What you should do.
Once you reach the line that contains "Opinto- ja virkistyspäivät v 2014 Heinolassa", retype it and every line after it exactly, ending with the last line of the entries.

Extracted information.
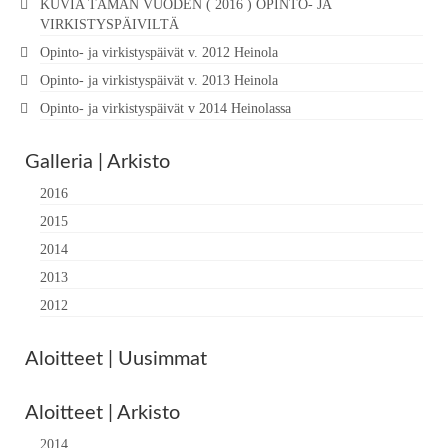
KUVIA TÄMÄN VUODEN ( 2016 ) OPINTO- JA
VIRKISTYSPÄIVILTÄ
Opinto- ja virkistyspäivät v. 2012 Heinola
Opinto- ja virkistyspäivät v. 2013 Heinola
Opinto- ja virkistyspäivät v 2014 Heinolassa
Galleria | Arkisto
2016
2015
2014
2013
2012
Aloitteet | Uusimmat
Aloitteet | Arkisto
2014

Answer to this task.
Opinto- ja virkistyspäivät v 2014 Heinolassa
Galleria | Arkisto
2016
2015
2014
2013
2012
Aloitteet | Uusimmat
Aloitteet | Arkisto
2014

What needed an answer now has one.